James Smetham (1821-1889) was an artist, poet, and teacher. He was a friend of Dante Gabriel Rossetti, John Ruskin, and others in Pre-Raphaelite circles, especially William Davies, who would go on to edit his poems and letters.
What set Smetham apart from many of his Pre-Raphaelite peers was his devout religious faith. He came from a strongly Methodist family in Yorkshire – his father, uncle, and brother were all Wesleyan ministers, and Smetham led a Bible Class in Stoke Newington, London. His beliefs were fundamental to his life and art.
The Oxford Centre for Methodism and Church History is home to the largest number of Smetham’s original artworks outside of private ownership, and several significant manuscripts relating to the artist. It is the latter that we are choosing to showcase in this Spotlight.
Smetham’s Inner Circle
Smetham was friends with a number of leading Pre-Raphaelites, especially D. G. Rossetti, and produced well-regarded works such as The Mandolin (1866) in Rossetti’s London studio. He once remarked that ‘Rossetti has done me more artistic good than all other art influences put together.’ A point on which they differed, however, was religion. Smetham’s staunch Methodist faith set him apart from his bohemian peers, and he was discomfited by behaviour that did not align with his religious beliefs. On 10 December 1865, Rossetti wrote to Smetham that, ‘I had better tell you frankly at once that I have no such faith as you have.’
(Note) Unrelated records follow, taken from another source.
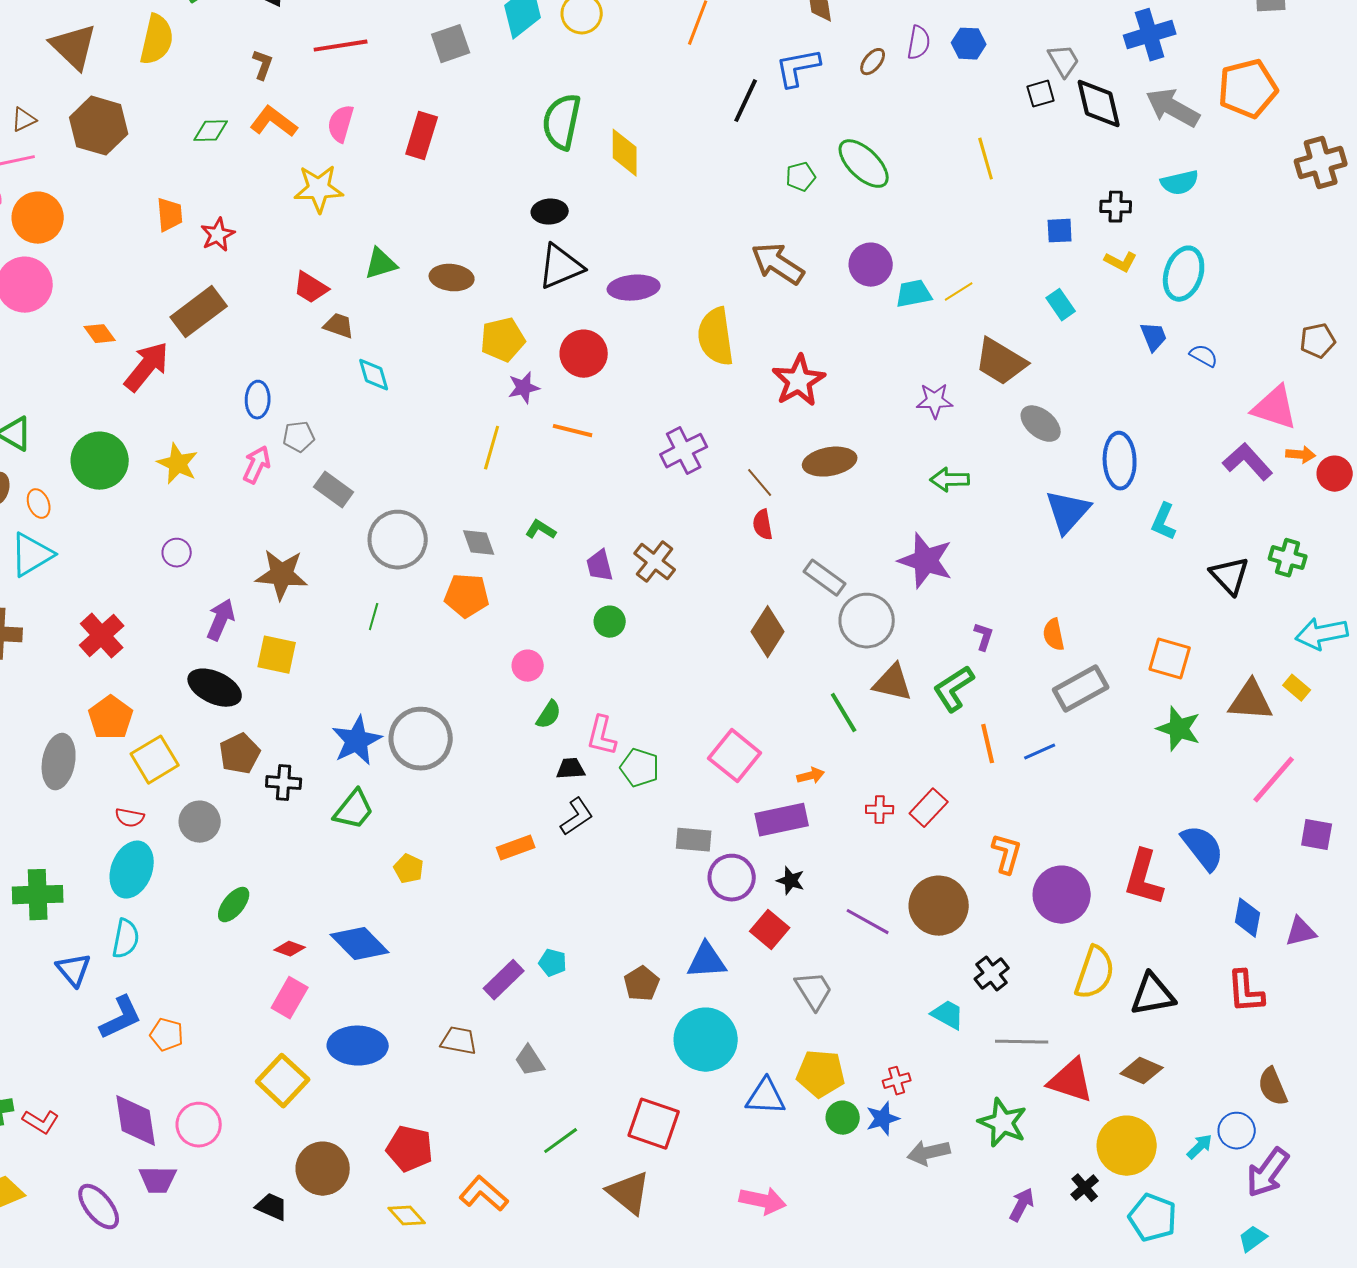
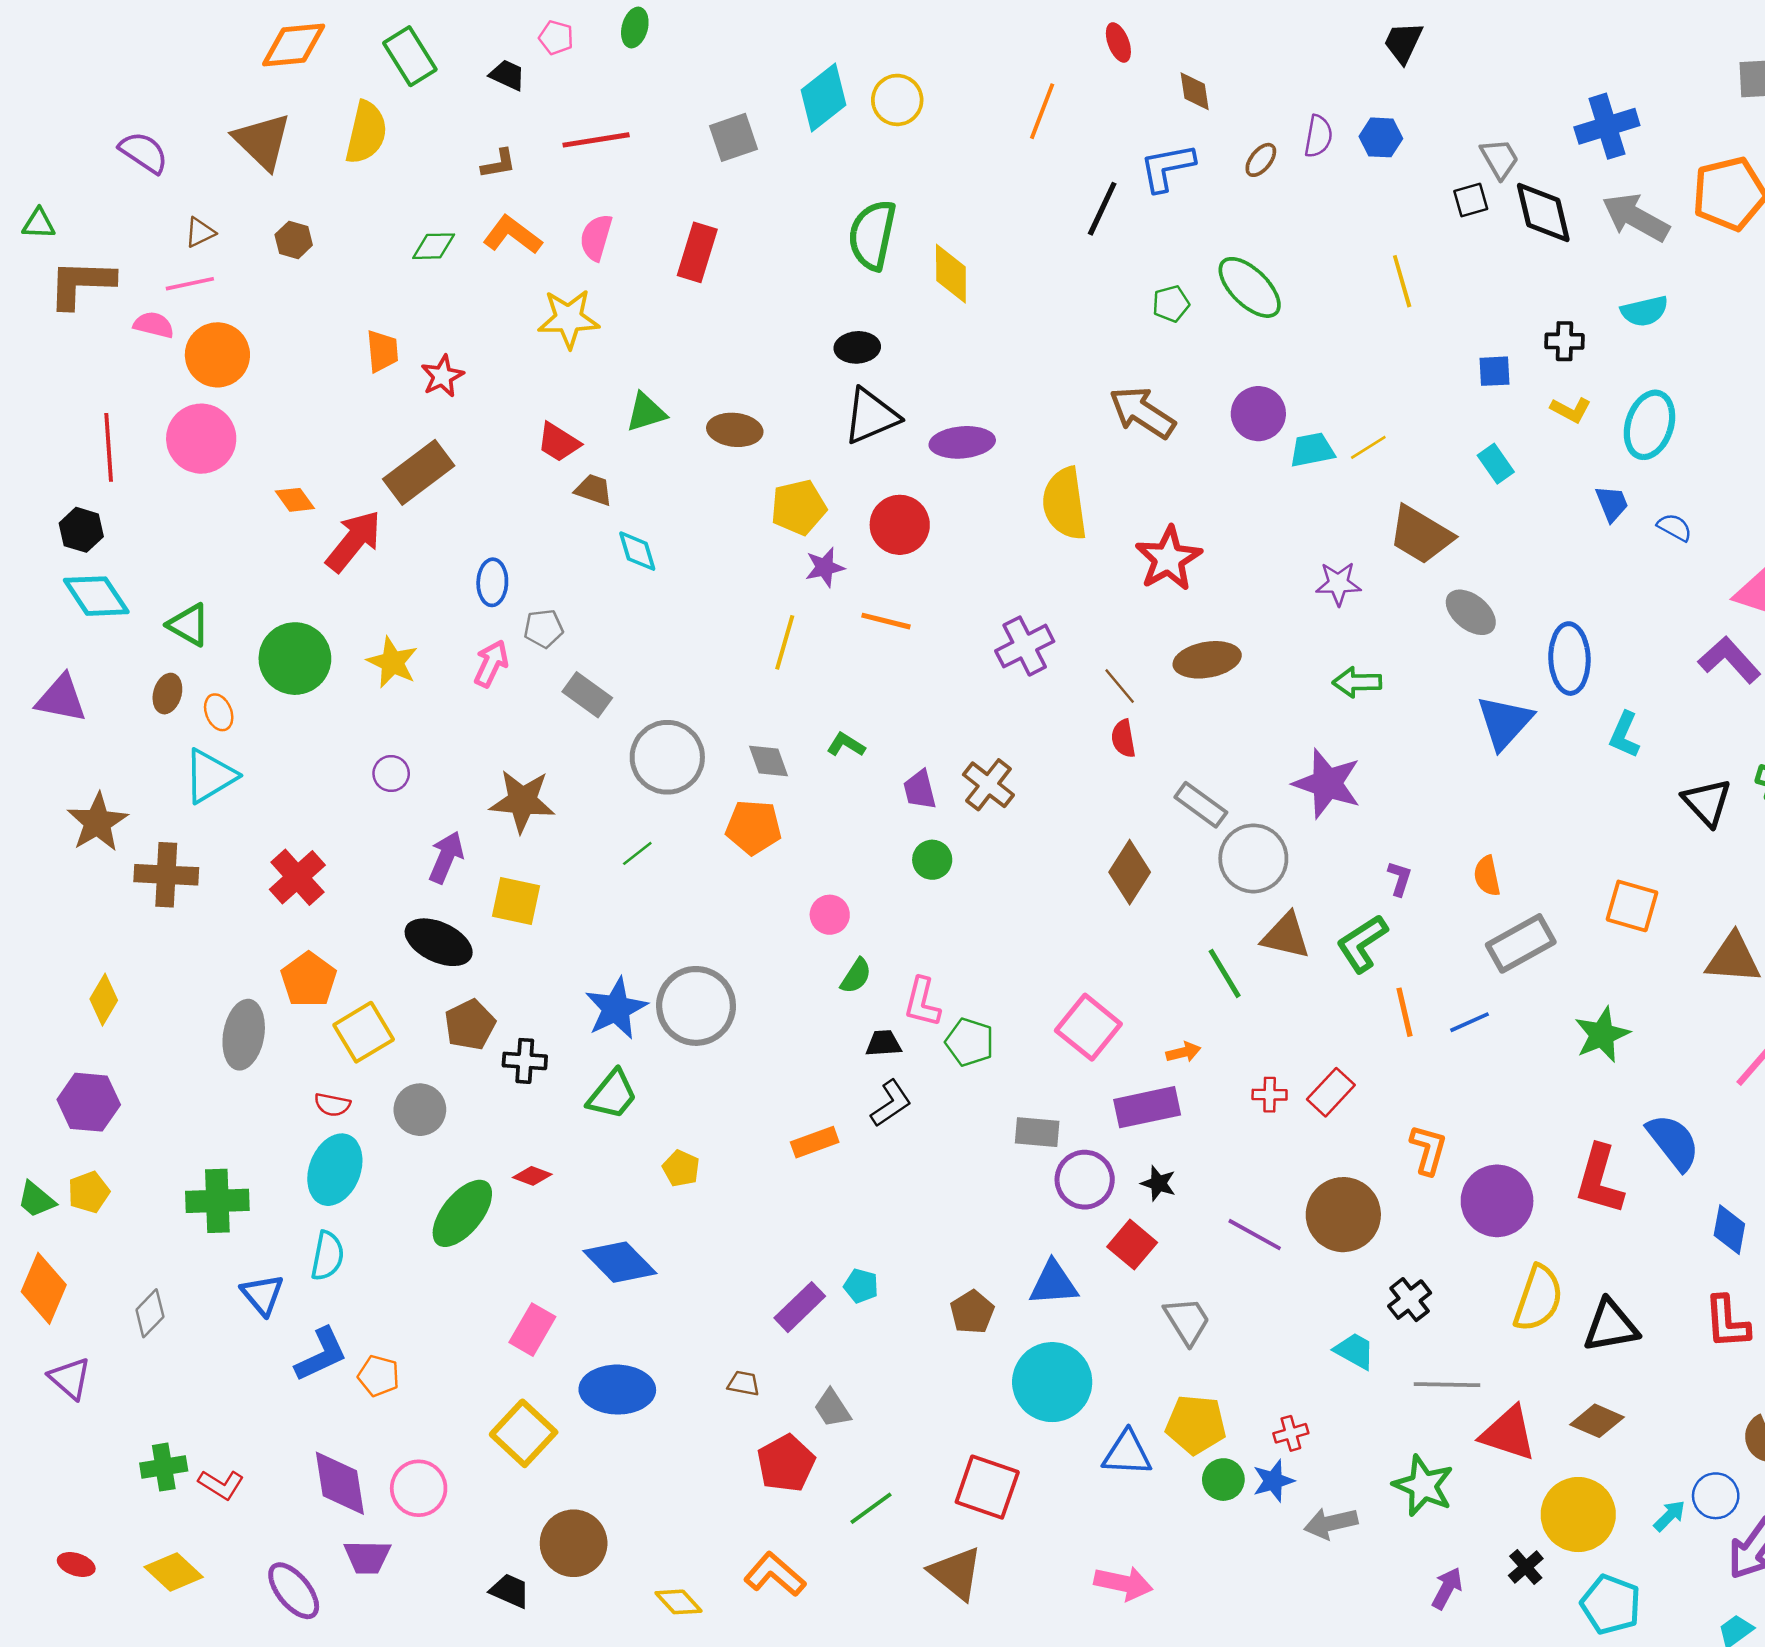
brown L-shape: (263, 65) -> (499, 164), turned 60
brown hexagon: (99, 126) -> (294, 240), size x0.5
green line: (374, 617) -> (637, 853), turned 36
green star: (1179, 729) -> (1602, 1035), moved, turned 30
green ellipse: (234, 905) -> (462, 1213), size x1.5
red diamond: (290, 949) -> (532, 1176), moved
brown trapezoid: (459, 1041) -> (744, 1383), size x0.7
red pentagon: (410, 1149) -> (786, 1463), moved, turned 30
In 1874, Smetham drew up his ‘Orrery of Personal Responsibility’. This diagram was inspired by three-dimensional, mechanical models of the Solar System. In Smetham’s version he placed himself at the centre of a series of concentric circles that represented his family, friends, and connections in the Methodist Church. The individuals that Smetham identified in the innermost circles of the orrery were people that he felt he had the closest relationships with, and the greatest sense of responsibility toward. Smetham was not explicit in his writings about the meaning or intention behind the orrery, so it remains open to interpretation.
Squarings
Smetham’s most characteristic and idiosyncratic creative output were his ‘squarings’. These ink sketches, usually no bigger than a postage stamp (and often even smaller), appear in various contexts – sometimes to annotate texts, or as a form of pictorial journal. At one time, Smetham set himself the challenge of ‘squaring’ the entire Bible (an uncompleted project). Some years after his death, Smetham’s widow described her late husband’s ‘squarings’ as being ‘in no sense drawings’, adding that he would return to them time and time again, sometimes at intervals of months and years, embellishing and improving them.
Death & Legacy
Prone to depressive episodes throughout his life, Smetham suffered a final debilitating illness in 1877. For the last twelve years of his life he produced no further artworks. For long periods of time he would not speak and even had difficulty taking food. His needs became so acute that permanent lodgings and care were eventually found for him away from the family home. During this difficult time, and after, Smetham’s wife Sarah promoted her husband’s artistic legacy and encouraged those interested in his work. This included the composition of volumes of family letters and reminiscences, and the fine rebinding of Smetham’s Bible Studies.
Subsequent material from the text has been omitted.